[Document layout analysis data]
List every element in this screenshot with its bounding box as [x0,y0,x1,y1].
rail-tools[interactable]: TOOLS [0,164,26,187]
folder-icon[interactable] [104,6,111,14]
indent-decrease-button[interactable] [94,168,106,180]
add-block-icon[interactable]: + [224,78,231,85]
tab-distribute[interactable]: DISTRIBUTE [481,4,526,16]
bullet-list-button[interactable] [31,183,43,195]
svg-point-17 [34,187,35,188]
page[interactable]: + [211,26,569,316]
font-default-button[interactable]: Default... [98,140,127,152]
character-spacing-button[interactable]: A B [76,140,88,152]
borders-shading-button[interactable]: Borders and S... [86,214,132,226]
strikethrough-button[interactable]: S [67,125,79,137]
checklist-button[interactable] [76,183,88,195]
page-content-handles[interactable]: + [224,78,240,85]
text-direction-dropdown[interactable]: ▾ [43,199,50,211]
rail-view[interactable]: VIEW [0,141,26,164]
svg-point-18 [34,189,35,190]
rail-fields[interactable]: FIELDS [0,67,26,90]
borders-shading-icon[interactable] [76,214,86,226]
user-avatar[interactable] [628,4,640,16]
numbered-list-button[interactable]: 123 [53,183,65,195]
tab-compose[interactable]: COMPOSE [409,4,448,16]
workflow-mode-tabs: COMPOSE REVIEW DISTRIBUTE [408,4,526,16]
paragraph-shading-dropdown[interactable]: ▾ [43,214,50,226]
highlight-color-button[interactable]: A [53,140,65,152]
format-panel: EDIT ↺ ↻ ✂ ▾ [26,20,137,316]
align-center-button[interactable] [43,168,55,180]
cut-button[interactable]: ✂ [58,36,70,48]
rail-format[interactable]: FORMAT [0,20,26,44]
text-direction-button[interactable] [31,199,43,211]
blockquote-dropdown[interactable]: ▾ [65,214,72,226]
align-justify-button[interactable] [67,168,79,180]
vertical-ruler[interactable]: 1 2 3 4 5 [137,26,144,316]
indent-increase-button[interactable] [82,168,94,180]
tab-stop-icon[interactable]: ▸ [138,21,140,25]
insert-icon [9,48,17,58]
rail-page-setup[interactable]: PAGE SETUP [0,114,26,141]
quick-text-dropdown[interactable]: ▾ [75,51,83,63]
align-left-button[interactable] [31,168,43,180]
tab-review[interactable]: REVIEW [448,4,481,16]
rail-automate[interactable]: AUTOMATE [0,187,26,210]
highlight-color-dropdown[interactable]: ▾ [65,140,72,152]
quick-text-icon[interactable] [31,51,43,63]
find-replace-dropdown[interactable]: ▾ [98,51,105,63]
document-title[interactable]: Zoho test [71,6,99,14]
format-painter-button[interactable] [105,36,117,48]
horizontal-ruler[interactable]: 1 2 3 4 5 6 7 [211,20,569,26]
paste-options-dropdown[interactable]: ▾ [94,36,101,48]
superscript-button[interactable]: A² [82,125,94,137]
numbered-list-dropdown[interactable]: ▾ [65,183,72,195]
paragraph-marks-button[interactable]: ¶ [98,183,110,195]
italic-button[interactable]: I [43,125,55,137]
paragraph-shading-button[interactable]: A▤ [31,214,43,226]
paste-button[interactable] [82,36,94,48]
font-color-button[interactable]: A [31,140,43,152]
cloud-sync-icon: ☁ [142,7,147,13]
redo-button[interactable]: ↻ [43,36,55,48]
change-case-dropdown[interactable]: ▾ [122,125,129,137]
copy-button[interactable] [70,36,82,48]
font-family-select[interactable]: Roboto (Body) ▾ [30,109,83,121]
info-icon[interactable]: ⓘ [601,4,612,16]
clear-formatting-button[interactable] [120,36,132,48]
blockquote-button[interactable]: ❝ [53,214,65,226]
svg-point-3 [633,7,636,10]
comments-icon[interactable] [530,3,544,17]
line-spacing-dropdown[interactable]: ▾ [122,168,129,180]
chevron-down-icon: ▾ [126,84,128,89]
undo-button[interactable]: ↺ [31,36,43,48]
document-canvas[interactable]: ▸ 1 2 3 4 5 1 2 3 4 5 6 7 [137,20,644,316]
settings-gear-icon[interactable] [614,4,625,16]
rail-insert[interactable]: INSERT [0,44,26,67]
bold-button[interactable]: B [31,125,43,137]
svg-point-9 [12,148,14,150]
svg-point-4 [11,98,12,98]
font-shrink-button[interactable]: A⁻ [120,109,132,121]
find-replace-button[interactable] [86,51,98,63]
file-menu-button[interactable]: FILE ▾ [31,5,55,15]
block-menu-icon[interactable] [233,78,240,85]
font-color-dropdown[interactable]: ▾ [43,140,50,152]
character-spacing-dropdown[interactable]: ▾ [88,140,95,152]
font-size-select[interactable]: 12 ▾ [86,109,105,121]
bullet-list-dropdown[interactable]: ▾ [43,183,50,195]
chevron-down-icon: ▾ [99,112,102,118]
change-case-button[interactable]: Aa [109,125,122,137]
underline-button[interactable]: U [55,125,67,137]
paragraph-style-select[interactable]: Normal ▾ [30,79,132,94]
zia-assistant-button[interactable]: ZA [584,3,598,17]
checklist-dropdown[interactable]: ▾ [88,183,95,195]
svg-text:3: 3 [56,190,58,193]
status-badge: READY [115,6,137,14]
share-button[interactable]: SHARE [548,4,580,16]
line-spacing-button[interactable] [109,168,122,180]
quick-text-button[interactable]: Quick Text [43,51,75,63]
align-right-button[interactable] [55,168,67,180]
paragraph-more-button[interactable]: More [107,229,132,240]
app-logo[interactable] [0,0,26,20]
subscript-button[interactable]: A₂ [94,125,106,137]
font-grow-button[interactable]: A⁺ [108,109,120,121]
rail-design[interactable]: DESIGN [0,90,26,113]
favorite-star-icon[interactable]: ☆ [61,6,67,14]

Activity:
Among the records above, find each line holding the string "align" and pull it out.

Solution for this problem:
align-center-button[interactable] [43,168,55,180]
align-justify-button[interactable] [67,168,79,180]
align-left-button[interactable] [31,168,43,180]
align-right-button[interactable] [55,168,67,180]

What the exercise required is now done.